Always listen to your body, and if you experience any pain, dizziness, or discomfort, stop the exercise and consult your healthcare provider. Additionally, if you have any pre-existing conditions or complications, your healthcare provider may provide specific recommendations tailored to your situation. Regular check-ins with your healthcare provider are essential to ensure a safe and healthy pregnancy.
The Ultimate Pre-B Day To-Do List:
- Set up the crib/bassinet
- Wash baby clothes – at least the ones you’re going to need in the first week. I recommend waiting on the other sizes and going mainly for the newborn size. If you don’t know the sex of your baby (like we don’t), either wash both boy and girl clothes, or just the gender-neutral ones. Keep tags on all new clothes (if possible) until after your baby is here.
- Stock your freezer and fridge – not just with groceries but meals! Don’t forget to stock the pantry with easy-to-make boxed meals and breakfast cereals. It’s all about simplifying!
- Create your birth plan and make several copies, but read and prepare for anything.
- Create your backup plans – these are the life plans surrounding the birth.
- Who will the kids/pets stay with?
- Who will take you to the hospital?
- If your spouse is working, what will you do?
- Arrange school pick-ups and notifications.
- Who’s coming to help, and when? How are they getting here?
- Organize the help – you’ll have lots of offers, so take them! Arrange for meals to be brought in, child care, and help with cleaning or daily life if needed.
- Research and take childbirth classes – usually 8 weeks in advance.
- Schedule a tour of the hospital and get acquainted with its policies and procedures to avoid surprises. This is also a great time to arrange admission and skip paperwork during contractions or your afterbirth exhaustion.
- Pack your hospital bag.
- Bring hospital snacks for you and your parenting partner
- Review labor stages and relief methods.
- Post phone numbers for doctors, the hospital, and advice lines in a visible location, and program them into your phones.

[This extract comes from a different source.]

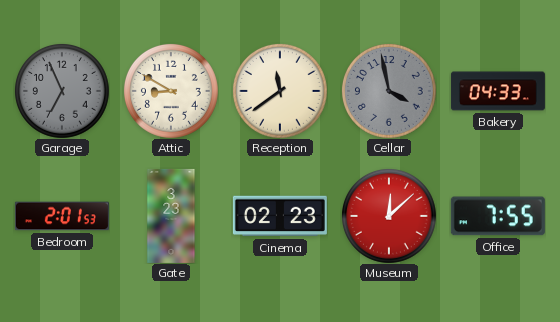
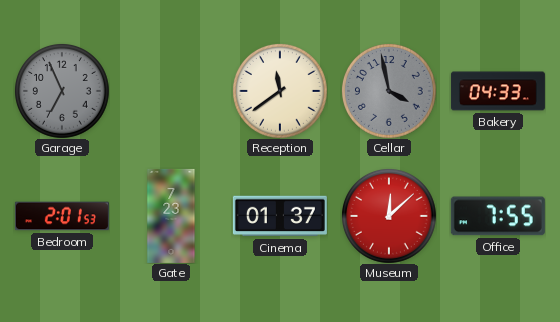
Attic: 8:50 -> none
Gate: 3:23 -> 7:23
Cinema: 02:23 -> 01:37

- Practice for labor as best as you can.
- Research insurance policies and what you need to do to add the new baby.
- Create a list of names (sometimes the one you picked out just doesn’t fit, so have some backups).
- Put a few towels in your car in case your water breaks before you get to the hospital.
- Be familiar with where your hospital is and possible alternate routes. Stay tuned to traffic and weather forecasts as you get closer to B-day to avoid timely detours or getting lost.
- Have your car seat ready to go, either installed or just accessible in a hurry.
If you get this all done and still have the itch to clean, rearrange, or refinish, go for it. Just remember to take it easy and rest often. As a rule of thumb I always ask myself “Is my husband going to flip if he finds out I’ve done this?” if the answer is YES, I try to restrain myself because it usually means I shouldn’t be doing it while 9 + months pregnant. If you really want to do it anyway, at least give him the courtesy of alerting him beforehand and inviting him to join you.